▸ **THE PROBLEM**
Would you write out the entries below, every one of them, exactly?

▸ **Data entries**
○ ○ ○ ○

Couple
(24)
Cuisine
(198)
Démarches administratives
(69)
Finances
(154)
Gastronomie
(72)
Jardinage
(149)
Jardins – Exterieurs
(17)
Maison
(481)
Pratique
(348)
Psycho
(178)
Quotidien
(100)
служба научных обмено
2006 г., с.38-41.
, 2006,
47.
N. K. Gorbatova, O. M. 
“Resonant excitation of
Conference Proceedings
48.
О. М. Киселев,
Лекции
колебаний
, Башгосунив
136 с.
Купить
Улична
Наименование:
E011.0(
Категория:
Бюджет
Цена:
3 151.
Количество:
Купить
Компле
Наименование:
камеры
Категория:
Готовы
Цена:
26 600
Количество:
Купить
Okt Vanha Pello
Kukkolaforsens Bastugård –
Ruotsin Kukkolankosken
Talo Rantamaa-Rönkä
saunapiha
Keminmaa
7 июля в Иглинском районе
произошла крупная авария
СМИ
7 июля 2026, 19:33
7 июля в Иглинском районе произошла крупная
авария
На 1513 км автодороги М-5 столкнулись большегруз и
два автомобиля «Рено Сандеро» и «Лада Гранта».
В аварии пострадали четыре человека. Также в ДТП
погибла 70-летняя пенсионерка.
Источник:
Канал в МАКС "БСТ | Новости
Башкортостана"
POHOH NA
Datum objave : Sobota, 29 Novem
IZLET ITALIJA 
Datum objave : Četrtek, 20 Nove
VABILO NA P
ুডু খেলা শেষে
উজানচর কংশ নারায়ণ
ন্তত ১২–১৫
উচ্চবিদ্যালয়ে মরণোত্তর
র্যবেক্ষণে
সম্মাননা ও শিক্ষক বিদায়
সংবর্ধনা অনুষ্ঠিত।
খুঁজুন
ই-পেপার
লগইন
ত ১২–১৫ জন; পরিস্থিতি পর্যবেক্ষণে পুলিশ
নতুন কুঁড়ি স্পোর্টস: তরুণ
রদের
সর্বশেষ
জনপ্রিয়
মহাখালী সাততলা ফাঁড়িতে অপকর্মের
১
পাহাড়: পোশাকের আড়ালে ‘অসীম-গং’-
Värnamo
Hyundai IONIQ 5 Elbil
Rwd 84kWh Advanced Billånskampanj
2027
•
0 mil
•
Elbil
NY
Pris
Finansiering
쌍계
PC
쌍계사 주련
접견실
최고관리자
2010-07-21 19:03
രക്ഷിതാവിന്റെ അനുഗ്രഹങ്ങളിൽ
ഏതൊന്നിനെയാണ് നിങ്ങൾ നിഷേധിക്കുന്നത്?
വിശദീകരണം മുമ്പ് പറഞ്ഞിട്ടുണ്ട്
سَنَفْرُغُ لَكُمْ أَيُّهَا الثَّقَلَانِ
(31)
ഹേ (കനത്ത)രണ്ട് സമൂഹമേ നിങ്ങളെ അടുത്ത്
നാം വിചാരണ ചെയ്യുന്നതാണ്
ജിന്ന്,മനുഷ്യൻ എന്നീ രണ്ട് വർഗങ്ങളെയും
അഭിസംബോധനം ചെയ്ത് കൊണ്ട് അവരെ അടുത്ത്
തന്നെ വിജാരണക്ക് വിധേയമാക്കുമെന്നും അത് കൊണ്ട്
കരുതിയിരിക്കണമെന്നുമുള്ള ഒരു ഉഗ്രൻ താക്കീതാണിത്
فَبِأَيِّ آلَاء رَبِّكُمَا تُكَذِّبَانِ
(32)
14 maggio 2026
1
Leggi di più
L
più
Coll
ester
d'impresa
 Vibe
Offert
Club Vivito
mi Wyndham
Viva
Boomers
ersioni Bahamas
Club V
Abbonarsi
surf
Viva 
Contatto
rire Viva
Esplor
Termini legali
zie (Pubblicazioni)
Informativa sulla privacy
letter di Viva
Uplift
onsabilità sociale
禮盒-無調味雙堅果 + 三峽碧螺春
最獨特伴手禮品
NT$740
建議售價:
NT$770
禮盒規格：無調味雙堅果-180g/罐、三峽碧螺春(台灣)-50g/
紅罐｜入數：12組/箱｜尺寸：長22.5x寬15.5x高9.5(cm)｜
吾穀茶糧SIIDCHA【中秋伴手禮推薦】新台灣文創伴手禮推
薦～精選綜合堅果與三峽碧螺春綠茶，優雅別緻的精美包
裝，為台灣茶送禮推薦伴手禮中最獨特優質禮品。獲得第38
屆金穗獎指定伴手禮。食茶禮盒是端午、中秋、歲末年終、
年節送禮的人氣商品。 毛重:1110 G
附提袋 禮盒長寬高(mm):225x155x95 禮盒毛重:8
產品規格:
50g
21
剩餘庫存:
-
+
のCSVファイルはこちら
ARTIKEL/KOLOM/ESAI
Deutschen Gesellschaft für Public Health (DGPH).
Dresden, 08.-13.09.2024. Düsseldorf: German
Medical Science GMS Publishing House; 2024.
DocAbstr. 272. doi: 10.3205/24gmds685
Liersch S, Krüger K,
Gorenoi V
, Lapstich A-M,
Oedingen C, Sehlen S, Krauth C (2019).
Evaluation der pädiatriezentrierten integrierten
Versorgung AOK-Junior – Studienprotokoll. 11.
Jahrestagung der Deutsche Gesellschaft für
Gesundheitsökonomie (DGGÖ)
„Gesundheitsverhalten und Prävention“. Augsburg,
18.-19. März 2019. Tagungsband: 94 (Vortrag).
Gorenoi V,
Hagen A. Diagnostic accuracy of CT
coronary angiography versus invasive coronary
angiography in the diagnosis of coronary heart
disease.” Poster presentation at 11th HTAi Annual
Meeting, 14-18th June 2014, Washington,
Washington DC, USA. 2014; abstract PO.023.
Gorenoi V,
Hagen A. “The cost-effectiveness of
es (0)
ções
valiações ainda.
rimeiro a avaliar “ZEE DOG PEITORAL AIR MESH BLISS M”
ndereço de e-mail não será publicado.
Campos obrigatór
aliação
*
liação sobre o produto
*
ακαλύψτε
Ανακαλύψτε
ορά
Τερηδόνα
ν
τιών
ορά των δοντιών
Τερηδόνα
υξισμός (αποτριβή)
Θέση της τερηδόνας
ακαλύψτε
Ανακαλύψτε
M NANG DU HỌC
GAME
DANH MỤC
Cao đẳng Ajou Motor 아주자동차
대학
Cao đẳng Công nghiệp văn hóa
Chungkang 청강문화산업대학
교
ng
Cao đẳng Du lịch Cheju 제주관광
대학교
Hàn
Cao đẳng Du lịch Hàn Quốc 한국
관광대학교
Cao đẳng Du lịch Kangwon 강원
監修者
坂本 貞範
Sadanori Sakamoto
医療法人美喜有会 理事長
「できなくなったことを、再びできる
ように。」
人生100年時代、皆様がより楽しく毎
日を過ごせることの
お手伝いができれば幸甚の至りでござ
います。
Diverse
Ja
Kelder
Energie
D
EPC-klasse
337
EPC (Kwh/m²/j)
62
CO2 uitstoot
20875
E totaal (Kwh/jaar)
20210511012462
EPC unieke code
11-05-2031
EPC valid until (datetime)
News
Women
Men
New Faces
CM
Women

○ ○ ○ ○

▸ **EXERCISE ANSWER**
Couple
(24)
Cuisine
(198)
Démarches administratives
(69)
Finances
(154)
Gastronomie
(72)
Jardinage
(149)
Jardins – Exterieurs
(17)
Maison
(481)
Pratique
(348)
Psycho
(178)
Quotidien
(100)
служба научных обмено
2006 г., с.38-41.
, 2006,
47.
N. K. Gorbatova, O. M. 
“Resonant excitation of
Conference Proceedings
48.
О. М. Киселев,
Лекции
колебаний
, Башгосунив
136 с.
Купить
Улична
Наименование:
E011.0(
Категория:
Бюджет
Цена:
3 151.
Количество:
Купить
Компле
Наименование:
камеры
Категория:
Готовы
Цена:
26 600
Количество:
Купить
Okt Vanha Pello
Kukkolaforsens Bastugård –
Ruotsin Kukkolankosken
Talo Rantamaa-Rönkä
saunapiha
Keminmaa
7 июля в Иглинском районе
произошла крупная авария
СМИ
7 июля 2026, 19:33
7 июля в Иглинском районе произошла крупная
авария
На 1513 км автодороги М-5 столкнулись большегруз и
два автомобиля «Рено Сандеро» и «Лада Гранта».
В аварии пострадали четыре человека. Также в ДТП
погибла 70-летняя пенсионерка.
Источник:
Канал в МАКС "БСТ | Новости
Башкортостана"
POHOH NA
Datum objave : Sobota, 29 Novem
IZLET ITALIJA 
Datum objave : Četrtek, 20 Nove
VABILO NA P
ুডু খেলা শেষে
উজানচর কংশ নারায়ণ
ন্তত ১২–১৫
উচ্চবিদ্যালয়ে মরণোত্তর
র্যবেক্ষণে
সম্মাননা ও শিক্ষক বিদায়
সংবর্ধনা অনুষ্ঠিত।
খুঁজুন
ই-পেপার
লগইন
ত ১২–১৫ জন; পরিস্থিতি পর্যবেক্ষণে পুলিশ
নতুন কুঁড়ি স্পোর্টস: তরুণ
রদের
সর্বশেষ
জনপ্রিয়
মহাখালী সাততলা ফাঁড়িতে অপকর্মের
১
পাহাড়: পোশাকের আড়ালে ‘অসীম-গং’-
Värnamo
Hyundai IONIQ 5 Elbil
Rwd 84kWh Advanced Billånskampanj
2027
•
0 mil
•
Elbil
NY
Pris
Finansiering
쌍계
PC
쌍계사 주련
접견실
최고관리자
2010-07-21 19:03
രക്ഷിതാവിന്റെ അനുഗ്രഹങ്ങളിൽ
ഏതൊന്നിനെയാണ് നിങ്ങൾ നിഷേധിക്കുന്നത്?
വിശദീകരണം മുമ്പ് പറഞ്ഞിട്ടുണ്ട്
سَنَفْرُغُ لَكُمْ أَيُّهَا الثَّقَلَانِ
(31)
ഹേ (കനത്ത)രണ്ട് സമൂഹമേ നിങ്ങളെ അടുത്ത്
നാം വിചാരണ ചെയ്യുന്നതാണ്
ജിന്ന്,മനുഷ്യൻ എന്നീ രണ്ട് വർഗങ്ങളെയും
അഭിസംബോധനം ചെയ്ത് കൊണ്ട് അവരെ അടുത്ത്
തന്നെ വിജാരണക്ക് വിധേയമാക്കുമെന്നും അത് കൊണ്ട്
കരുതിയിരിക്കണമെന്നുമുള്ള ഒരു ഉഗ്രൻ താക്കീതാണിത്
فَبِأَيِّ آلَاء رَبِّكُمَا تُكَذِّبَانِ
(32)
14 maggio 2026
1
Leggi di più
L
più
Coll
ester
d'impresa
 Vibe
Offert
Club Vivito
mi Wyndham
Viva
Boomers
ersioni Bahamas
Club V
Abbonarsi
surf
Viva 
Contatto
rire Viva
Esplor
Termini legali
zie (Pubblicazioni)
Informativa sulla privacy
letter di Viva
Uplift
onsabilità sociale
禮盒-無調味雙堅果 + 三峽碧螺春
最獨特伴手禮品
NT$740
建議售價:
NT$770
禮盒規格：無調味雙堅果-180g/罐、三峽碧螺春(台灣)-50g/
紅罐｜入數：12組/箱｜尺寸：長22.5x寬15.5x高9.5(cm)｜
吾穀茶糧SIIDCHA【中秋伴手禮推薦】新台灣文創伴手禮推
薦～精選綜合堅果與三峽碧螺春綠茶，優雅別緻的精美包
裝，為台灣茶送禮推薦伴手禮中最獨特優質禮品。獲得第38
屆金穗獎指定伴手禮。食茶禮盒是端午、中秋、歲末年終、
年節送禮的人氣商品。 毛重:1110 G
附提袋 禮盒長寬高(mm):225x155x95 禮盒毛重:8
產品規格:
50g
21
剩餘庫存:
-
+
のCSVファイルはこちら
ARTIKEL/KOLOM/ESAI
Deutschen Gesellschaft für Public Health (DGPH).
Dresden, 08.-13.09.2024. Düsseldorf: German
Medical Science GMS Publishing House; 2024.
DocAbstr. 272. doi: 10.3205/24gmds685
Liersch S, Krüger K,
Gorenoi V
, Lapstich A-M,
Oedingen C, Sehlen S, Krauth C (2019).
Evaluation der pädiatriezentrierten integrierten
Versorgung AOK-Junior – Studienprotokoll. 11.
Jahrestagung der Deutsche Gesellschaft für
Gesundheitsökonomie (DGGÖ)
„Gesundheitsverhalten und Prävention“. Augsburg,
18.-19. März 2019. Tagungsband: 94 (Vortrag).
Gorenoi V,
Hagen A. Diagnostic accuracy of CT
coronary angiography versus invasive coronary
angiography in the diagnosis of coronary heart
disease.” Poster presentation at 11th HTAi Annual
Meeting, 14-18th June 2014, Washington,
Washington DC, USA. 2014; abstract PO.023.
Gorenoi V,
Hagen A. “The cost-effectiveness of
es (0)
ções
valiações ainda.
rimeiro a avaliar “ZEE DOG PEITORAL AIR MESH BLISS M”
ndereço de e-mail não será publicado.
Campos obrigatór
aliação
*
liação sobre o produto
*
ακαλύψτε
Ανακαλύψτε
ορά
Τερηδόνα
ν
τιών
ορά των δοντιών
Τερηδόνα
υξισμός (αποτριβή)
Θέση της τερηδόνας
ακαλύψτε
Ανακαλύψτε
M NANG DU HỌC
GAME
DANH MỤC
Cao đẳng Ajou Motor 아주자동차
대학
Cao đẳng Công nghiệp văn hóa
Chungkang 청강문화산업대학
교
ng
Cao đẳng Du lịch Cheju 제주관광
대학교
Hàn
Cao đẳng Du lịch Hàn Quốc 한국
관광대학교
Cao đẳng Du lịch Kangwon 강원
監修者
坂本 貞範
Sadanori Sakamoto
医療法人美喜有会 理事長
「できなくなったことを、再びできる
ように。」
人生100年時代、皆様がより楽しく毎
日を過ごせることの
お手伝いができれば幸甚の至りでござ
います。
Diverse
Ja
Kelder
Energie
D
EPC-klasse
337
EPC (Kwh/m²/j)
62
CO2 uitstoot
20875
E totaal (Kwh/jaar)
20210511012462
EPC unieke code
11-05-2031
EPC valid until (datetime)
News
Women
Men
New Faces
CM
Women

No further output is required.